When can juvenile courts grant permanent custody to relatives? In re A.B. Explained

2017 UT App 14
No. 20160793-CA
January 26, 2017
Affirmed

Summary

Mother appealed a juvenile court order placing her children in permanent custody with their grandfather. The State had moved to terminate services due to both parents’ lack of involvement, but the court gave them 45 additional days to demonstrate engagement with services, which mother failed to do.

Analysis

The Utah Court of Appeals in In re A.B. affirmed a juvenile court’s decision to place children in permanent custody with their grandfather, demonstrating how courts evaluate the best interests of children when parents fail to comply with service plans.

Background and Facts

The Division of Child and Family Services moved to terminate services due to both parents’ lack of involvement in court-approved service plans. However, the juvenile court provided each parent an additional 45 days to demonstrate their commitment to regaining custody by engaging with the child and family plan. During this period, the mother failed to contact the case worker despite moving to another state, did not inform DCFS of her new living situation, and offered no explanation for her complete lack of communication or compliance with services.

Key Legal Issues

The court addressed two primary issues: whether sufficient evidence supported the finding that returning the children to mother would create substantial risk of detriment, and whether the juvenile court’s findings were adequate for appellate review.

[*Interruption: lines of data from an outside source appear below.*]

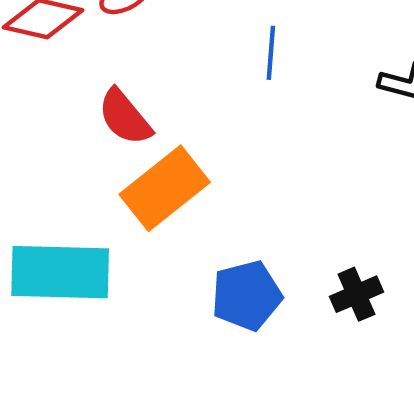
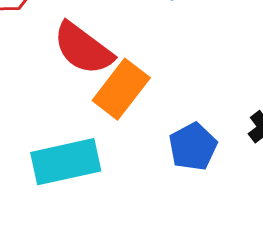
red semicircle: (125, 117) -> (83, 49), size x1.5

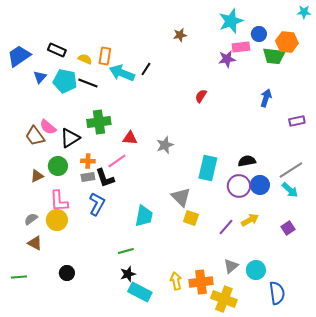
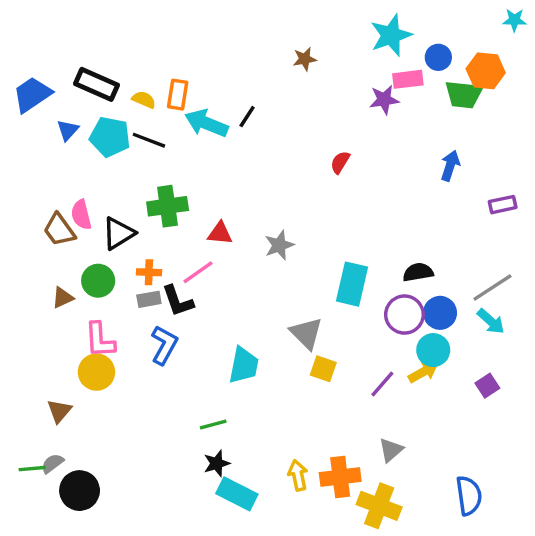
black rectangle: (57, 50) -> (96, 84), size x1.4
pink semicircle: (48, 127) -> (81, 215), turned 36
gray semicircle: (31, 219) -> (52, 463), moved
brown triangle: (35, 243) -> (59, 411), turned 42
cyan circle: (256, 270) -> (433, 350), moved
black circle: (67, 273) -> (80, 491), moved, size x1.5

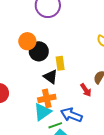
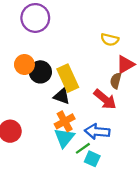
yellow rectangle: (60, 63) -> (68, 78), size x1.6
red arrow: (86, 90) -> (105, 99), size x1.5

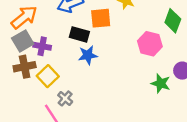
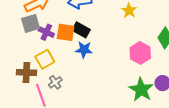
orange square: (101, 18) -> (66, 32), moved
brown cross: (25, 67) -> (26, 72), moved
green star: (161, 83) -> (141, 90), size x1.4

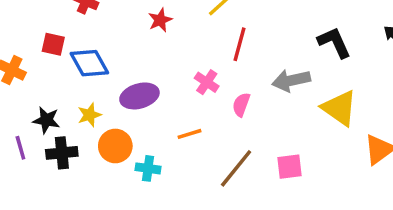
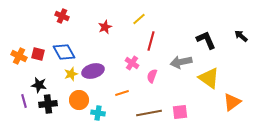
red square: (53, 44) -> (38, 54), moved
yellow star: (89, 115) -> (71, 74), moved
brown line: (236, 168) -> (149, 113), turned 40

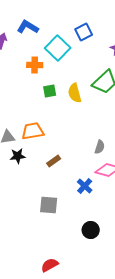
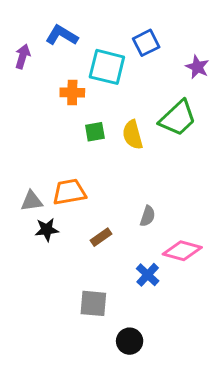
cyan square: (58, 48) -> (107, 67), turned -30
gray semicircle: (100, 147) -> (148, 216), moved
black circle: (91, 230) -> (130, 341), moved

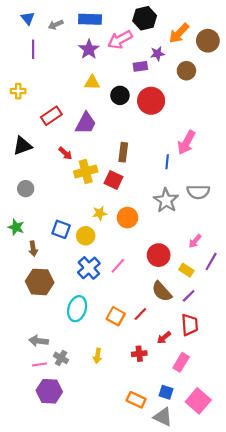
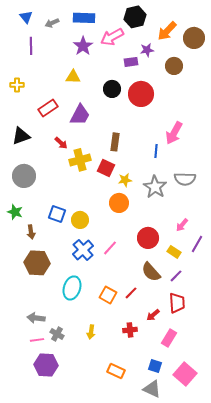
yellow triangle: (92, 83) -> (73, 77), moved
gray circle: (26, 189) -> (24, 176), size x1.5
yellow star: (100, 213) -> (125, 180), moved
orange rectangle: (136, 400) -> (116, 371), moved

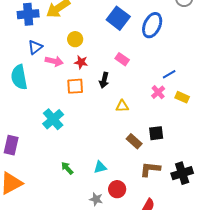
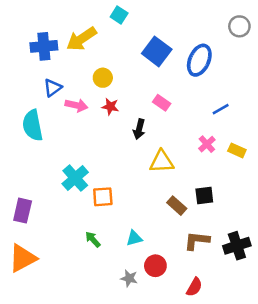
blue line: (169, 74) -> (221, 109), moved
orange square: (75, 86) -> (103, 197), moved
yellow triangle: (122, 106) -> (162, 162), size x1.5

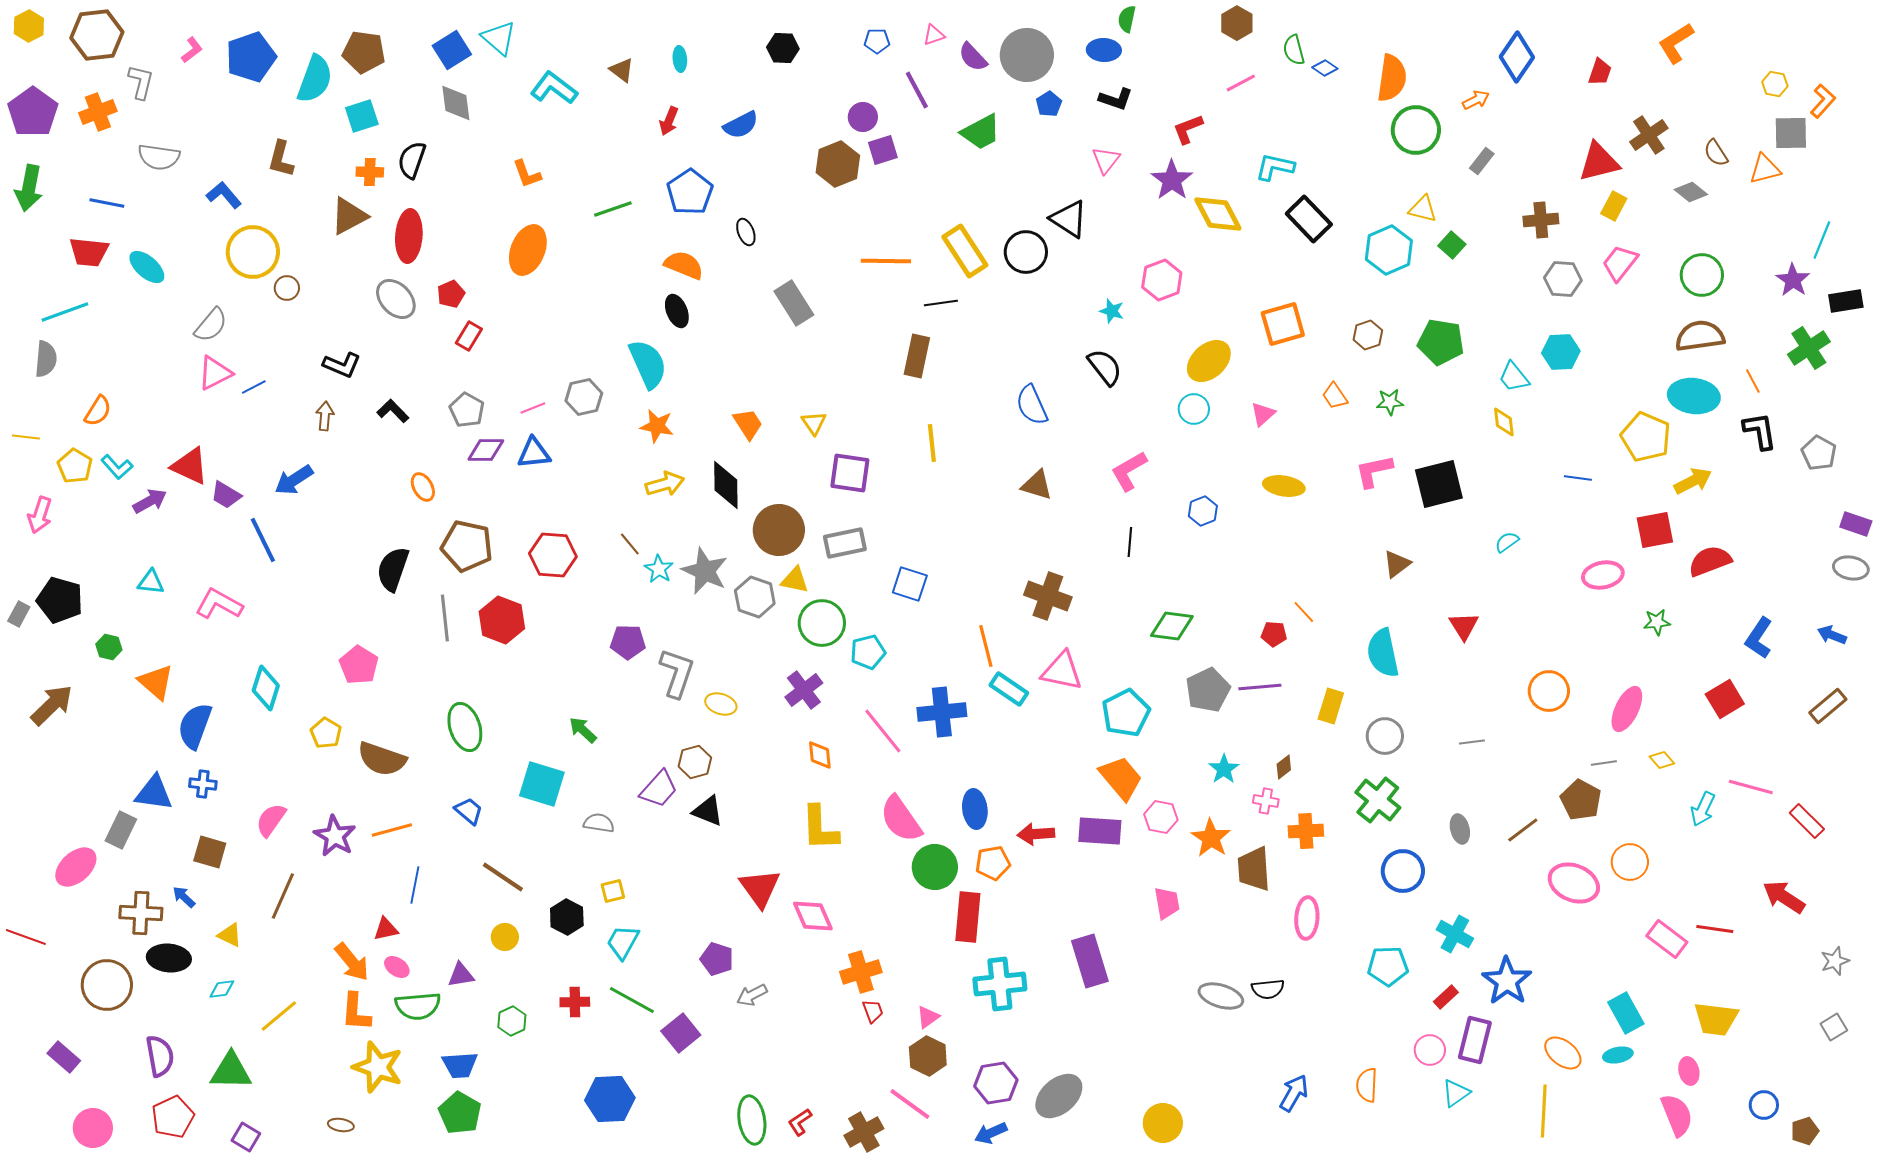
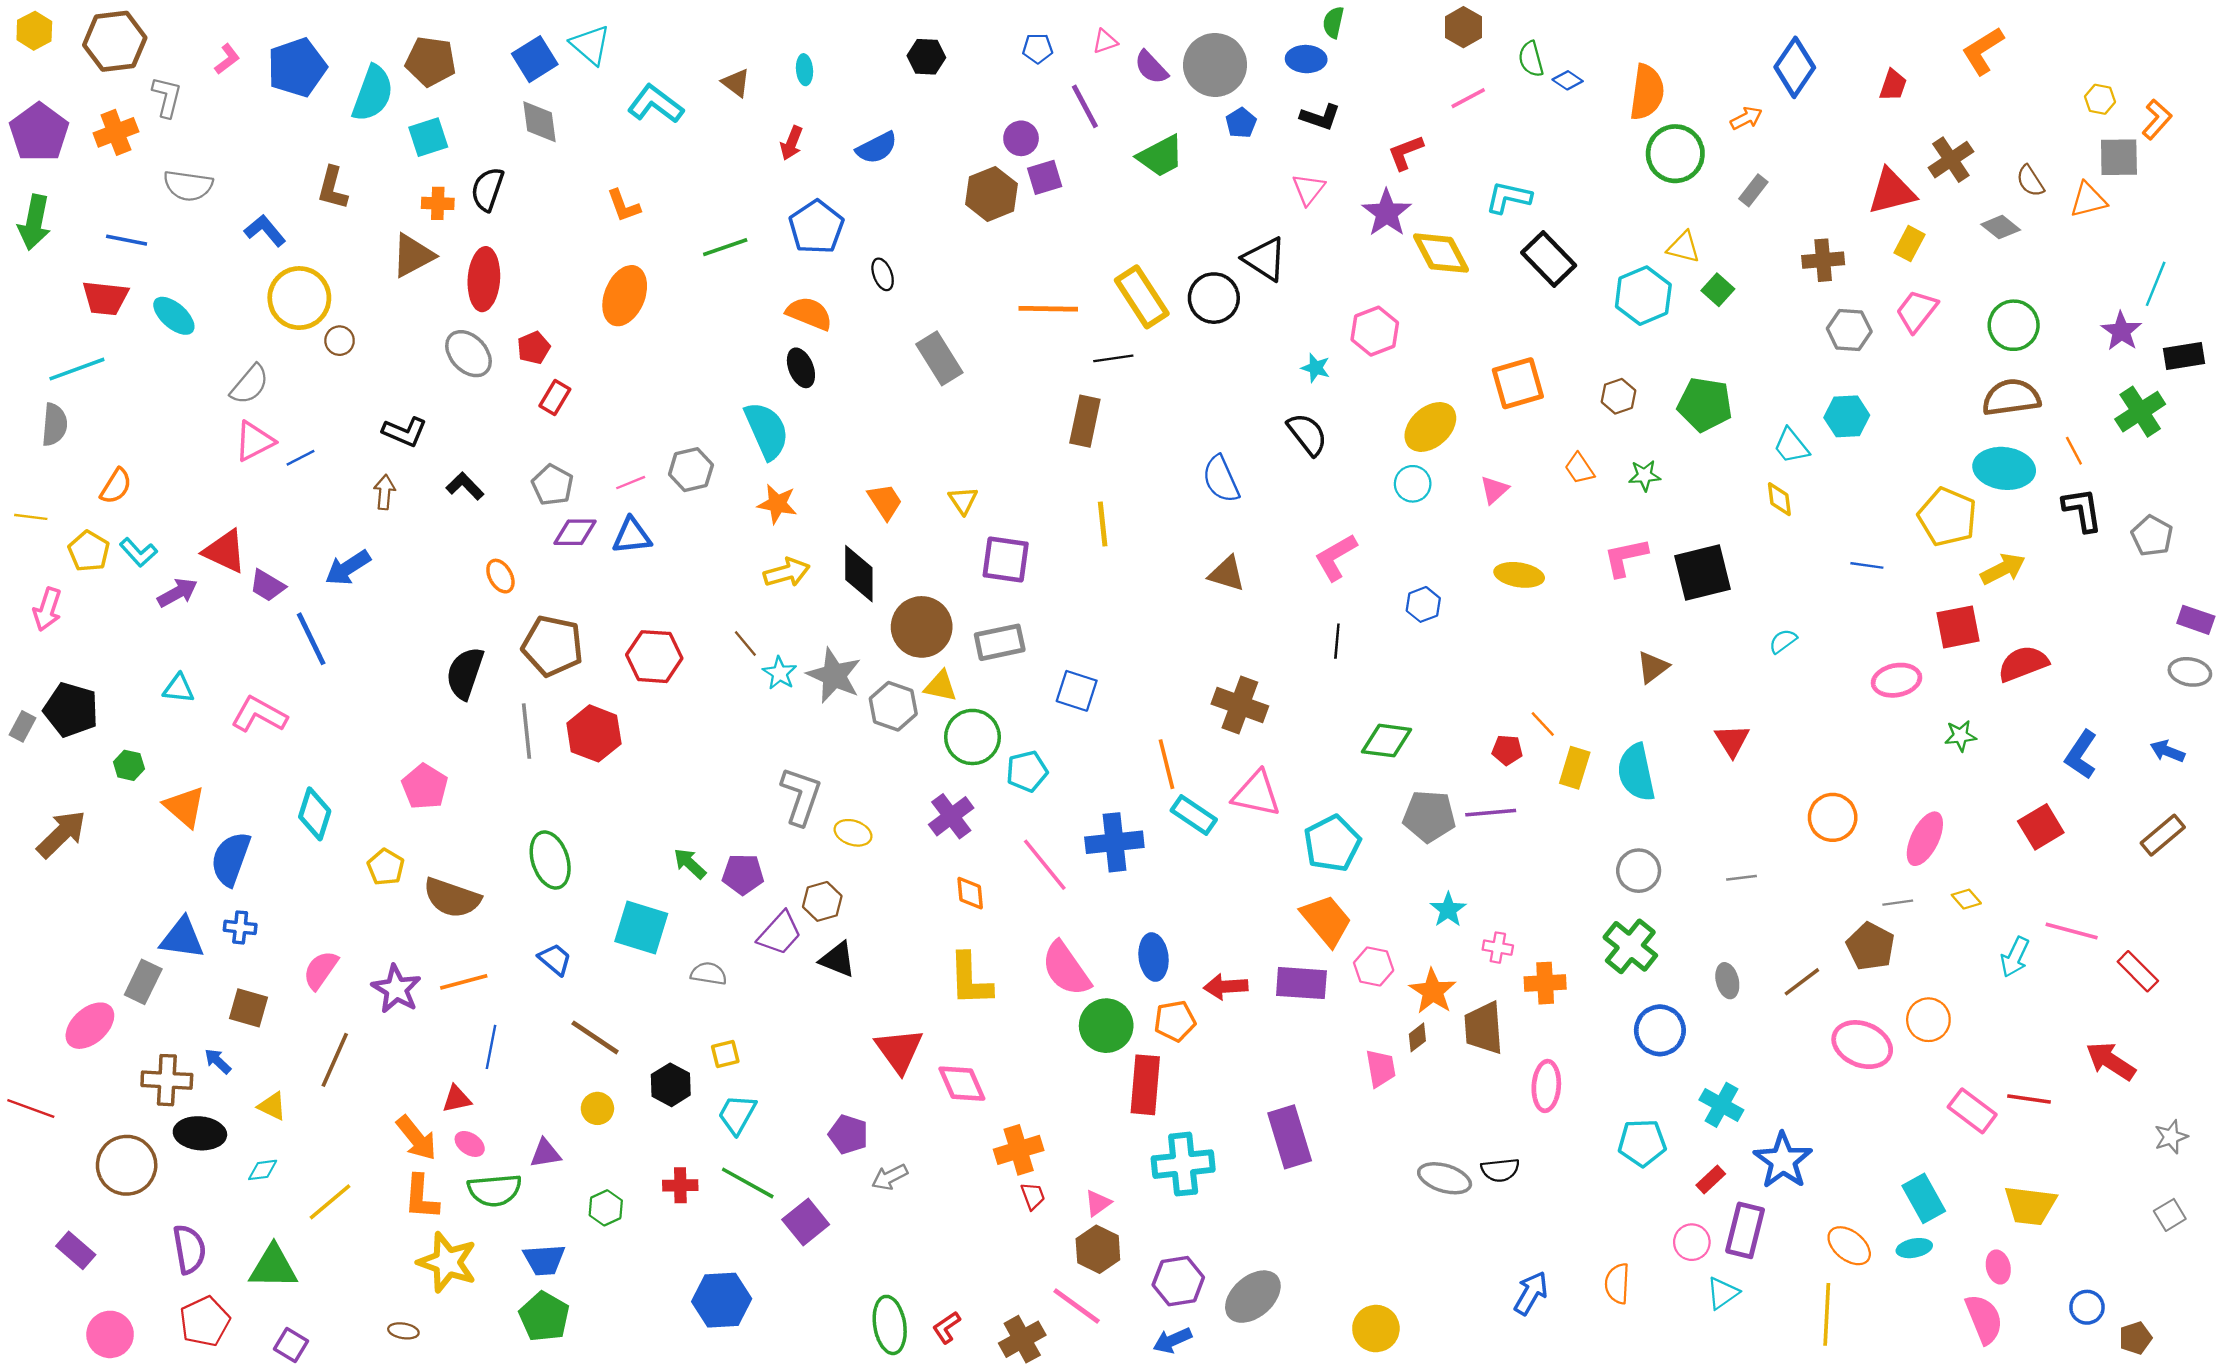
purple pentagon: (628, 642) -> (743, 874), moved
gray pentagon: (1208, 690) -> (1429, 816), turned 30
yellow rectangle: (1331, 706) -> (1575, 768), moved
brown diamond: (1284, 767) -> (1417, 1037), moved

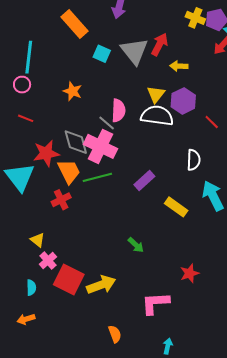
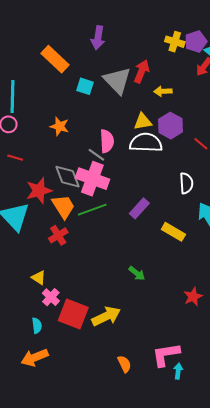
yellow triangle: (156, 94) -> (143, 122), turned 48
pink L-shape: (155, 303) -> (166, 355), moved
orange arrow: (26, 319) -> (35, 358), size x1.5

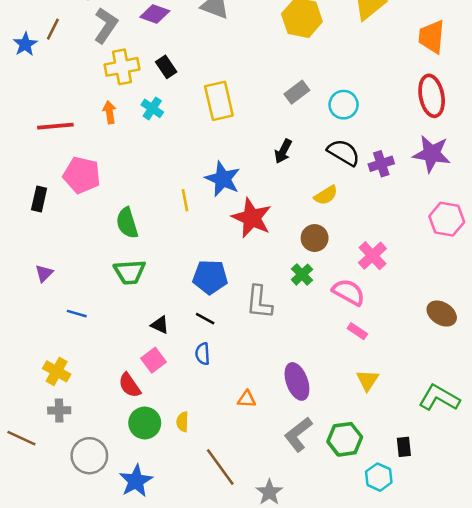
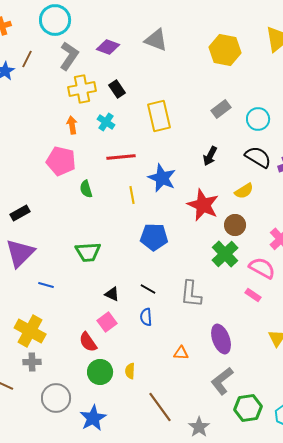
red line: (55, 126) -> (121, 157), moved
pink pentagon: (82, 175) -> (61, 161), moved
black rectangle: (39, 199) -> (20, 213), moved, turned 48
red star: (252, 218) -> (203, 205), moved
green semicircle: (127, 223) -> (86, 189), moved, size x0.7
purple triangle: (44, 273) -> (20, 253), size x2.0
green cross: (302, 275) -> (225, 254), size x1.5
blue pentagon: (210, 277) -> (154, 237), moved
gray L-shape: (259, 302) -> (191, 294), moved
pink rectangle: (357, 331) -> (253, 295), moved
yellow cross: (57, 371) -> (30, 331), size x1.4
green hexagon: (345, 439) -> (248, 408), moved

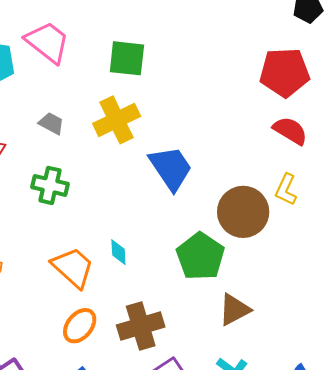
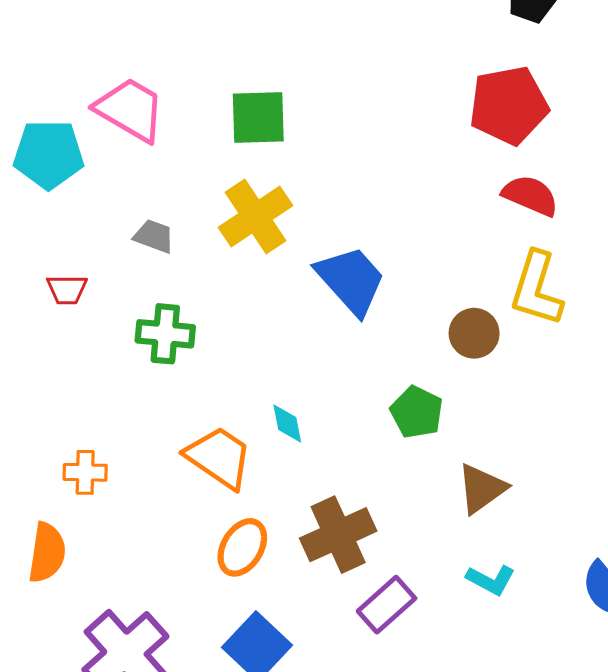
yellow L-shape: (286, 190) -> (537, 289), size x1.5
brown circle: (243, 212) -> (474, 333), size x0.6
green pentagon: (200, 256) -> (417, 412), size x0.7

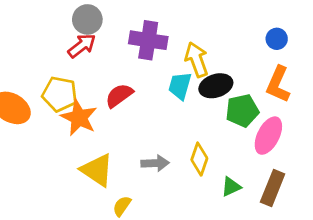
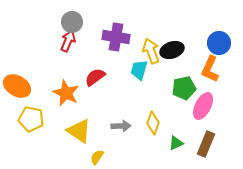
blue circle: (277, 39) -> (219, 43), moved, size x1.5
red arrow: (82, 46) -> (68, 41), turned -30
black ellipse: (216, 86) -> (172, 50), moved
yellow pentagon: (60, 94) -> (31, 119), moved

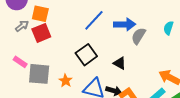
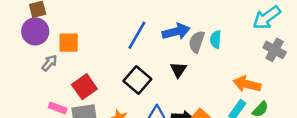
cyan semicircle: (169, 28) -> (216, 39), moved
red square: (41, 33) -> (84, 87), moved
black triangle: (120, 63) -> (178, 70), moved, turned 48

Court’s Analysis and Holding

Under Utah Code § 78A-6-314(2)(c), it constitutes prima facie evidence of substantial risk when a parent fails to participate in, comply with, or meet the goals of a court-approved service plan. The court applied the clearly erroneous standard for factual findings and the clear weight of evidence standard for permanent custody decisions. The evidence showed the children were thriving in their grandfather’s care and experiencing stability previously lacking in their lives.

Practice Implications

This decision emphasizes that juvenile courts have wide discretion in permanency determinations, and appellate courts will not reweigh evidence when a foundation exists. Practitioners should ensure clients understand that failure to engage with services creates statutory presumptions favoring alternative placements, and that permanent custody and guardianship may be the least restrictive option when reunification is not viable.

Original Opinion

Link to Original Case

Case Details

Case Name

In re A.B.

Citation

2017 UT App 14

Court

Utah Court of Appeals

Case Number

No. 20160793-CA

Date Decided

January 26, 2017

Outcome

Affirmed

Holding

The juvenile court properly placed children in permanent custody with their grandfather where mother failed to participate in court-approved services and returning the children would create substantial risk of detriment.

Standard of Review

Clearly erroneous for factual findings; clear weight of evidence standard for permanent custody decisions

Practice Tip

In juvenile cases, ensure clients understand that failure to communicate with case workers or participate in service plans creates prima facie evidence supporting permanent custody placement.